3rd Sunday of Easter
Dear Friends in Christ,
A few items for your consideration:
1. For the past decade, Chris Stansberry has provided outstanding leadership to our teens as the Director of Youth Ministry, but he believes the time has come to pass that baton to the next runner in the race. I am pleased to announce that effective 1 May 2016 our new Director of Youth Ministry is Chris Ortiz, who teaches theology and Spanish at St Joseph’s School and serves as an assistant football coach as well. Chris, his wife Cristina, and their children have been parishioners here since 2010, and they are all involved in many ways in the life of the community. I am deeply grateful to the two Chris’s: first, to Chris Stansberry for his extraordinary service to our parish in these ten years, and second to Chris Ortiz for his willingness to take up this service and continue the excellent work of his predecessor.

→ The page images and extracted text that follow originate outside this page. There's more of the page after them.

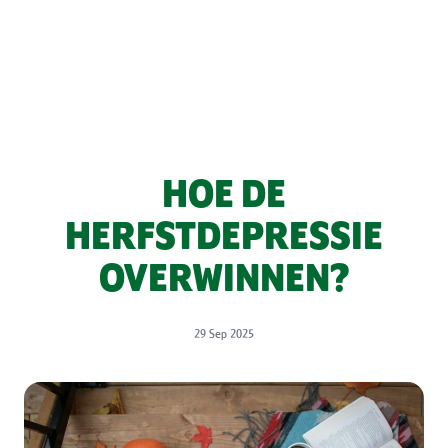
HOE DE
HERFSTDEPRESSIE
OVERWINNEN?
29 Sep 2025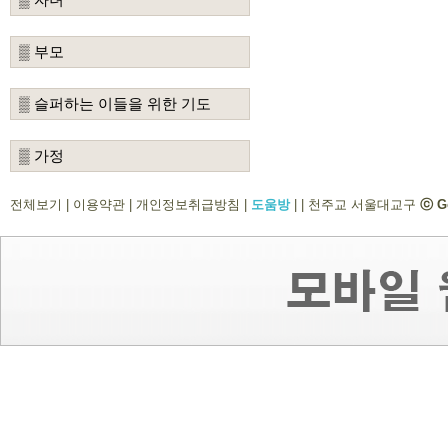
▒ 부모
▒ 슬퍼하는 이들을 위한 기도
▒ 가정
전체보기
|
이용약관
|
개인정보취급방침
|
도움방
|
|
천주교 서울대교구
ⓒ G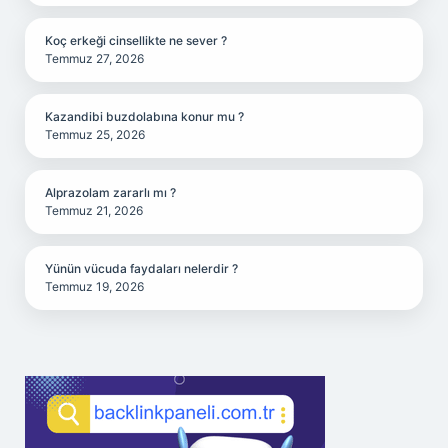
Koç erkeği cinsellikte ne sever ?
Temmuz 27, 2026
Kazandibi buzdolabına konur mu ?
Temmuz 25, 2026
Alprazolam zararlı mı ?
Temmuz 21, 2026
Yünün vücuda faydaları nelerdir ?
Temmuz 19, 2026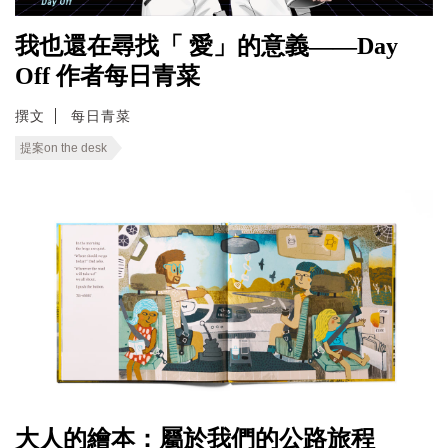
我也還在尋找「 愛」的意義——Day
Off 作者每日青菜
撰文
每日青菜
提案on the desk
大人的繪本：屬於我們的公路旅程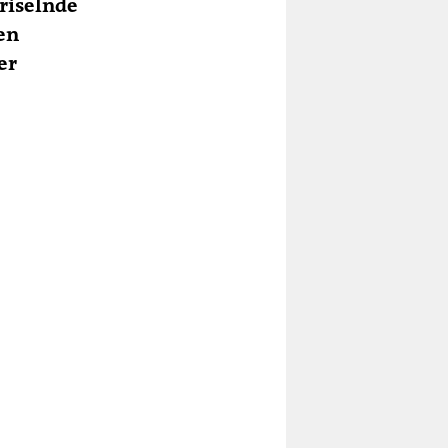
riselnde
en
er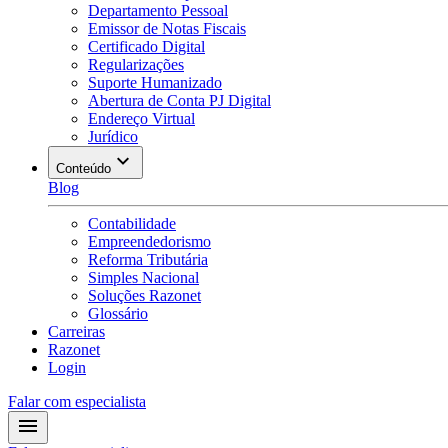
Departamento Pessoal
Emissor de Notas Fiscais
Certificado Digital
Regularizações
Suporte Humanizado
Abertura de Conta PJ Digital
Endereço Virtual
Jurídico
Conteúdo
Blog
Contabilidade
Empreendedorismo
Reforma Tributária
Simples Nacional
Soluções Razonet
Glossário
Carreiras
Razonet
Login
Falar com especialista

2. On Friday 8 April, Pope Francis promulgated a document called “The Joy of Love” – in Latin “Amoris Laetitia.” This exhortation from the Bishop of Rome to the whole Church echoes the deliberations of two recent meetings of the Synod of Bishops in Rome, both dedicated to considering the present challenges to marriage and family life. As usual, many voices in the secular media are willfully misrepresenting the pope’s words in a vain attempt to demonstrate that the Catholic Church is finally surrendering to the Sexual Revolution, but if you read the document (available online in several places, including the Vatican website), you’ll find nothing of the sort in the teaching of Pope Francis. The Church now, as always, can teach only what has been handed to her by the Savior, and His Gospel does not change. The ambient culture finds Christian teaching on love, sex, and marriage to be incomprehensible because the world always finds the Lord Jesus incomprehensible. I encourage you to read “The Joy of Love” and find there a beautiful meditation on the joys and sorrows of marriage and family life which is completely faithful to the truth of the Gospel.
3. This Wednesday, 13 April, is the feast of Pope Martin I, the last Bishop of Rome to be martyred. He was born near Rome about the year 590 in the ancient city of Todi, founded in the 8th century BC. As a young man Martin was ordained a deacon in Rome, and then he worked in the imperial service in Constantinople where he learned about the principal heresy of his time – the belief the Jesus had only a divine will and so was not truly a man. This heresy was supported by Emperor Constans II, and after Martin was elected pope in 649, his opposition to the heresy caused the emperor to think of him as an enemy. Constans had Martin arrested, tried for treason, and condemned to death, but in the end, the pope was only tortured and then sent to imprisonment in Crimea. Pope Martin died of starvation in prison rather than accept the heretical beliefs of the emperor, and so he is acknowledged by the Church as Saint Martin, Pope and Martyr.